Welcome to the Family: Carlos from Desperate Housewives (OK, he has a name, and it's Ricardo Chivera) and Mike O'Malley meet not-so-cute, then discover they're gonna be in-laws. This generic-looking comedy might give me some more of those patented Carlos "incredulous" takes , but I think I'd enjoy them a lot more if they were reacting to Eva Longoria in a nightie than to Mike O'Malley in...anything.

Wednesday, September 18, 2013

Fall TV Warning Part 3

Part 1 is here and Part 2 is here. Or you could just scroll down a bit.

Lucky 7: This look at the trials and tribulations of a group of co-workers who win the lottery is adapted from a British series. I don't know about you, but whenever I see "adapted from a British series," I really just want   to see the British series.
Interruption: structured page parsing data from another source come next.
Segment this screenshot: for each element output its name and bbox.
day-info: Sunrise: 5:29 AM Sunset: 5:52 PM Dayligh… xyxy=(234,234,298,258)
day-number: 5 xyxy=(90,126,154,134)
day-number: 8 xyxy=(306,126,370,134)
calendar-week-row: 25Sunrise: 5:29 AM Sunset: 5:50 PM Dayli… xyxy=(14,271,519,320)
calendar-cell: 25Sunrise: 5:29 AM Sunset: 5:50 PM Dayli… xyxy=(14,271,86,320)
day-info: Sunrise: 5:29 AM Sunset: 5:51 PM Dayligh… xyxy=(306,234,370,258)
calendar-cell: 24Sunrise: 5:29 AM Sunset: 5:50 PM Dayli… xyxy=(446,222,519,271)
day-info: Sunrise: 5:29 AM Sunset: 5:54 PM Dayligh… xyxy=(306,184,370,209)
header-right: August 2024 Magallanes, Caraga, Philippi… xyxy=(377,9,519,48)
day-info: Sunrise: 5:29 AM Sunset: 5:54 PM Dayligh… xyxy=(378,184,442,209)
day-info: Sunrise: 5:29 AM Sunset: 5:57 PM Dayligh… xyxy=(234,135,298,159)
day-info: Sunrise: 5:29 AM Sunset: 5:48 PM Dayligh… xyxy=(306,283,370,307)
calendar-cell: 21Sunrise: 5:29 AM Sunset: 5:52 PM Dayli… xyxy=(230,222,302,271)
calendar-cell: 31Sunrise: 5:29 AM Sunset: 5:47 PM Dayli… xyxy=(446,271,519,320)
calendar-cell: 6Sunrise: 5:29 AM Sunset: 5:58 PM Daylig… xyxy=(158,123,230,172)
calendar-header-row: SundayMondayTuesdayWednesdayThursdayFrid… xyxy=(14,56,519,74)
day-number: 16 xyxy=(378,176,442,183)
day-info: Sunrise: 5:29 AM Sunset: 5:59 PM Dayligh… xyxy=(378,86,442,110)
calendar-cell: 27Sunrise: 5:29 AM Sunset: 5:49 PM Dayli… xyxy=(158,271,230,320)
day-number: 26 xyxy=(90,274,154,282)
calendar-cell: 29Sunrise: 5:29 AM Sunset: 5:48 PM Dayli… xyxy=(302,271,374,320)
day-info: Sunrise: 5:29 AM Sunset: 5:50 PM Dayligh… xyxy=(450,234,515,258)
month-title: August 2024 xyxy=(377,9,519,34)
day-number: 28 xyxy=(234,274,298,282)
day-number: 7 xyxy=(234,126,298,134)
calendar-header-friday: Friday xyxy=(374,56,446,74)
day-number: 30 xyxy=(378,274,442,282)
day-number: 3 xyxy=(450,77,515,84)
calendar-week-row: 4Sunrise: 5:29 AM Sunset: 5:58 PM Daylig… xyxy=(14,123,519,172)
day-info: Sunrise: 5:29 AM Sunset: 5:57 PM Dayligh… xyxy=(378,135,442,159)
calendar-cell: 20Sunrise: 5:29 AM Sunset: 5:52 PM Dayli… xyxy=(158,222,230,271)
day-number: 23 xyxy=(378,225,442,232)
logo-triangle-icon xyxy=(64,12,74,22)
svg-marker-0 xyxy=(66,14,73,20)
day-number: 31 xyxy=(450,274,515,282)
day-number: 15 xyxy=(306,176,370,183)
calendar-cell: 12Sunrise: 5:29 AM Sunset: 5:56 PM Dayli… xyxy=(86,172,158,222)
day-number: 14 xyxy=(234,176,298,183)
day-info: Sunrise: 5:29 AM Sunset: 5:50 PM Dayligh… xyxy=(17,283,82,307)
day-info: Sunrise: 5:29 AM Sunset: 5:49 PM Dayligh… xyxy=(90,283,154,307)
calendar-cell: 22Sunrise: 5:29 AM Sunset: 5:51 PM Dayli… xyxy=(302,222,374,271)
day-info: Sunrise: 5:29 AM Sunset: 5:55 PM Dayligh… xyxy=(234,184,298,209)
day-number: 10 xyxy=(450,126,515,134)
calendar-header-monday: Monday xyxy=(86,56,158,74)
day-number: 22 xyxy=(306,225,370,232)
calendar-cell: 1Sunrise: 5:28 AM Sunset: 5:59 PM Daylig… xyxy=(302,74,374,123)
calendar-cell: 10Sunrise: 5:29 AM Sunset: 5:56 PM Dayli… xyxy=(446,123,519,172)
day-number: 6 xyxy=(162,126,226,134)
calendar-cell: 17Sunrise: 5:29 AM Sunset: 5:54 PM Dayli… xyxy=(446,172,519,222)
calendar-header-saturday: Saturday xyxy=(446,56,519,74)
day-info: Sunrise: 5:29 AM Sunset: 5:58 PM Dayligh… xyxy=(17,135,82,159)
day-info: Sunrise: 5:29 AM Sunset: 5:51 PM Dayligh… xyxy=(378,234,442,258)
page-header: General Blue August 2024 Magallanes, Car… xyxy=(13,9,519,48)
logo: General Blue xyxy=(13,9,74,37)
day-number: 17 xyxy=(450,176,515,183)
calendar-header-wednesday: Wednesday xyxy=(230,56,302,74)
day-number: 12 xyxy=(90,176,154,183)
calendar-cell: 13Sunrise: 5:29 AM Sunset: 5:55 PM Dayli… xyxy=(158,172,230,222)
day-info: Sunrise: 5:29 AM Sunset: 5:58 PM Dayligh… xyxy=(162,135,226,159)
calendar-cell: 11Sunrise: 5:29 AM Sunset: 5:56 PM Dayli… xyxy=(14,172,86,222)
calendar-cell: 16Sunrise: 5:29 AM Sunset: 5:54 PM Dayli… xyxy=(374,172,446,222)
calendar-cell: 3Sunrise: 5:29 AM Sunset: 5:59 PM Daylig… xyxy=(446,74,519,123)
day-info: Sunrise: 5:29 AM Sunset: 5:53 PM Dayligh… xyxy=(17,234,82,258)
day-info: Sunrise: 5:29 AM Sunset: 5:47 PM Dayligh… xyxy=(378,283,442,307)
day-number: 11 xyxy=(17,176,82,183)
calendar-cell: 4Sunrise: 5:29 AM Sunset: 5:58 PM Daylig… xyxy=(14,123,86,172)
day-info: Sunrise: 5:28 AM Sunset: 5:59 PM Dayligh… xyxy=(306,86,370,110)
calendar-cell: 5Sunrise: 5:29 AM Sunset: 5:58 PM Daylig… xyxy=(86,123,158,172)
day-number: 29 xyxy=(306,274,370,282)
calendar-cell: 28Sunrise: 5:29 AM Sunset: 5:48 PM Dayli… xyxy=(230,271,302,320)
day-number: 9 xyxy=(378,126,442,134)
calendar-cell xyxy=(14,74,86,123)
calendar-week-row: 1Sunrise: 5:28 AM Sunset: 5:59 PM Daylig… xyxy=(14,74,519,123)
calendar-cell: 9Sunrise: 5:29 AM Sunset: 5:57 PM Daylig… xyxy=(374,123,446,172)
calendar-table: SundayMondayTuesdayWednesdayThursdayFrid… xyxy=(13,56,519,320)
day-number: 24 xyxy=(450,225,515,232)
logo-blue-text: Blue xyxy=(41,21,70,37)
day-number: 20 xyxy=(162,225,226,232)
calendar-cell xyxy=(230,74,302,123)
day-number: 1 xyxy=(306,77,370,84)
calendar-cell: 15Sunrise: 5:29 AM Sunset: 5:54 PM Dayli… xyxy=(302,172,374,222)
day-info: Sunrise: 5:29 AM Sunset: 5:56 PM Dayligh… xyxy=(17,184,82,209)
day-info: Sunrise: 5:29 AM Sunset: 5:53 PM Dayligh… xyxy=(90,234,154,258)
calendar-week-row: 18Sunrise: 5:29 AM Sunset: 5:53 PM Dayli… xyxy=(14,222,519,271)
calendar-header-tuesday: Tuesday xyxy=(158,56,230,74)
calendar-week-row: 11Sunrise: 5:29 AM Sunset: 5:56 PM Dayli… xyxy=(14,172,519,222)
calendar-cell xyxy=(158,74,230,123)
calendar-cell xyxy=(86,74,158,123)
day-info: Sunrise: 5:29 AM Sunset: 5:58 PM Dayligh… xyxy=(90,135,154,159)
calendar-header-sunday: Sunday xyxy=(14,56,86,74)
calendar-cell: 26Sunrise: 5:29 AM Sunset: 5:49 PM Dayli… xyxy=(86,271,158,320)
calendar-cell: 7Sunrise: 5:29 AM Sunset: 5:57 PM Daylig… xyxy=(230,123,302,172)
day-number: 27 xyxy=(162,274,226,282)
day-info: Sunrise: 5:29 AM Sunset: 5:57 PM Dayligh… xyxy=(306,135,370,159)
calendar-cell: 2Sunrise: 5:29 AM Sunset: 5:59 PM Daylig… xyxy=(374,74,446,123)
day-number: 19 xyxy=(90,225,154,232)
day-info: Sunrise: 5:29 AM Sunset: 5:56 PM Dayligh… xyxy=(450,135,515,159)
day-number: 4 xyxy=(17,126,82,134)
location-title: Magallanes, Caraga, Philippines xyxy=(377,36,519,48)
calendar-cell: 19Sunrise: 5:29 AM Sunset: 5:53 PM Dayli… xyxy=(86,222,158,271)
Reign: I give full credit to the CW for making a show that's about, like, old history and stuff (Mary, Queen of Scots), though judging from the preview, it's not exactly a bunch of classically trained middle-aged thespians speaking iambic pentameter. Something else weird about this--well, it's really me: These days it really doesn't seem like a period costume drama without gratuitous nudity and shocking violence.

The Originals: Spinoff of "Vampire Diaries." Either you're in or you're out, right?
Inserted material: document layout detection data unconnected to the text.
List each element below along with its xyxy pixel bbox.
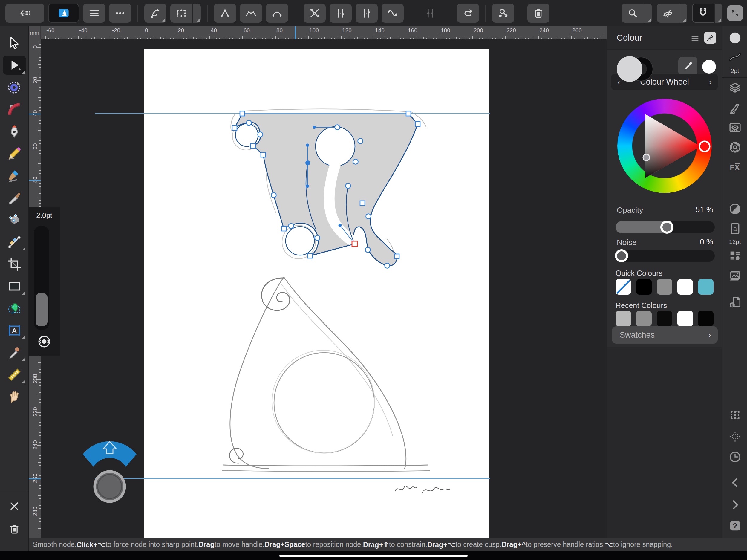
view-mode-button-options[interactable] [679,4,687,23]
stroke-width-slider[interactable] [34,226,49,330]
brushes-studio[interactable] [722,101,747,115]
convert-to-sharp-button[interactable] [214,4,236,23]
smooth-node[interactable] [358,139,363,144]
sharp-node[interactable] [394,254,399,259]
align-nodes-button[interactable] [419,4,441,23]
knife-tool[interactable] [3,188,26,207]
colour-wheel[interactable] [617,99,712,193]
pin-panel-button[interactable] [704,32,716,44]
quick-swatch-3[interactable] [677,279,693,295]
convert-to-smooth-button[interactable] [240,4,262,23]
current-colour-swatch[interactable] [722,31,747,45]
back-gallery-button[interactable] [5,4,44,23]
selected-handle[interactable] [305,160,310,165]
history-studio[interactable] [722,450,747,464]
app-logo-button[interactable] [48,4,79,23]
horizontal-ruler[interactable]: -60-40-200204060801001201401601802002202… [41,26,607,40]
adjustments-studio[interactable] [722,121,747,134]
sharp-node[interactable] [281,226,286,231]
smooth-node[interactable] [353,159,358,164]
transform-mode-toggle-options[interactable] [193,4,201,23]
vector-brush-tool[interactable] [3,166,26,185]
point-transform-tool[interactable] [3,78,26,97]
stroke-style-button[interactable] [722,50,747,64]
collapse-left-button[interactable] [722,476,747,489]
delete-button[interactable] [527,4,549,23]
view-mode-button[interactable] [657,4,679,23]
transform-studio[interactable] [722,408,747,422]
cancel-button[interactable] [0,500,29,513]
rectangle-tool[interactable] [3,277,26,296]
canvas-viewport[interactable] [41,40,607,538]
node-tool[interactable] [3,56,26,75]
secondary-colour-swatch[interactable] [702,60,716,74]
control-handle[interactable] [306,144,309,147]
recent-swatch-0[interactable] [616,311,631,326]
sharp-node[interactable] [261,152,266,157]
zoom-tool-button[interactable] [621,4,644,23]
arrange-studio[interactable] [722,430,747,443]
pencil-edit-toggle[interactable] [144,4,166,23]
quick-swatch-4[interactable] [698,279,714,295]
join-curves-button[interactable] [356,4,378,23]
fill-colour-selector[interactable] [617,56,642,82]
recent-swatch-1[interactable] [636,311,652,326]
filters-studio[interactable] [722,141,747,154]
convert-to-smart-button[interactable] [266,4,288,23]
preview-toggle-icon[interactable] [29,334,60,349]
sharp-node[interactable] [308,253,313,258]
pen-tool[interactable] [3,122,26,141]
swatches-button[interactable]: Swatches › [612,326,718,343]
sharp-node[interactable] [360,201,365,206]
text-tool[interactable]: A [3,321,26,340]
document-studio[interactable] [722,295,747,309]
layers-studio[interactable] [722,81,747,95]
recent-swatch-4[interactable] [698,311,714,326]
recent-swatch-2[interactable] [657,311,672,326]
colour-picker-button[interactable] [678,57,697,76]
document-scene[interactable] [41,40,607,538]
pencil-tool[interactable] [3,144,26,163]
help-button[interactable]: ? [722,519,747,533]
move-tool[interactable] [3,33,26,53]
quick-swatch-2[interactable] [657,279,672,295]
stroke-width-slider-thumb[interactable] [35,293,48,326]
smooth-node[interactable] [247,121,252,126]
snapping-button[interactable] [692,4,714,23]
effects-studio[interactable]: FX [722,160,747,174]
sharp-node[interactable] [232,126,237,130]
gradient-tool[interactable] [3,232,26,252]
character-studio[interactable]: a [722,222,747,235]
smooth-node[interactable] [289,224,294,229]
smooth-node[interactable] [385,263,390,268]
noise-slider-knob[interactable] [615,249,628,262]
main-menu-button[interactable] [83,4,105,23]
control-handle[interactable] [338,224,342,227]
paragraph-studio[interactable] [722,249,747,262]
saturation-selector[interactable] [643,154,650,161]
sharp-node[interactable] [406,111,411,116]
appearance-studio[interactable] [722,202,747,216]
more-options-button[interactable] [109,4,131,23]
collapse-right-button[interactable] [722,498,747,512]
saturation-triangle[interactable] [645,114,701,178]
panel-menu-icon[interactable] [690,33,700,45]
selected-node[interactable] [352,241,357,247]
smooth-node[interactable] [366,214,371,219]
reverse-curves-button[interactable] [457,4,479,23]
modifier-fan-controller[interactable] [83,441,136,502]
opacity-slider-knob[interactable] [660,221,673,234]
shape-builder-tool[interactable] [3,299,26,318]
smooth-node[interactable] [346,183,351,188]
colour-picker-tool[interactable] [3,343,26,362]
opacity-slider[interactable] [616,221,715,233]
crop-tool[interactable] [3,255,26,274]
sharp-node[interactable] [251,144,256,148]
assets-studio[interactable] [722,270,747,283]
delete-selection-button[interactable] [0,523,29,535]
view-tool[interactable] [3,387,26,406]
break-curve-button[interactable] [304,4,326,23]
corner-tool[interactable] [3,100,26,119]
quick-swatch-0[interactable] [616,279,631,295]
zoom-tool-button-options[interactable] [644,4,652,23]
The Michael J. Fox Show: This new NBC sitcom is pretty aggressive about poking fun at Fox's Parkinson's disease, and it sure looks like a brave effort from the veteran comic actor. I have mixed feelings about the preview in general and mixed feelings about that aggression in particular. I will still probably give this a shot, though, because after all it does feature one of America's most beloved performers:

Wendell Pierce, AKA The Bunk from "The Wire."

Monday, September 16, 2013

Fall TV Warning Part 2

Part 1 appeared yesterday. Today I may be a little grumpier because I am going to mention a really horrible-looking new series.

But first, since it debuts tonight, let's consider Brooklyn Nine-Nine, FOX's new cop comedy starring Andy Samberg and Andre Braugher. I think the world is ready for--nay, the world needs--a good cop comedy. Samberg is a total wise-ass detective who butts heads with Braugher's no-nonsense chief. I like that Terry Crews (the breakout star of the Netflix version of Arrested Development, if you ask me) is in this, and I want this to be good.  But a little of Samberg goes a long way, and a little of Braugher is never enough, and the preview indicates Samberg's character goes a little too far into annoying territory to carry this each week.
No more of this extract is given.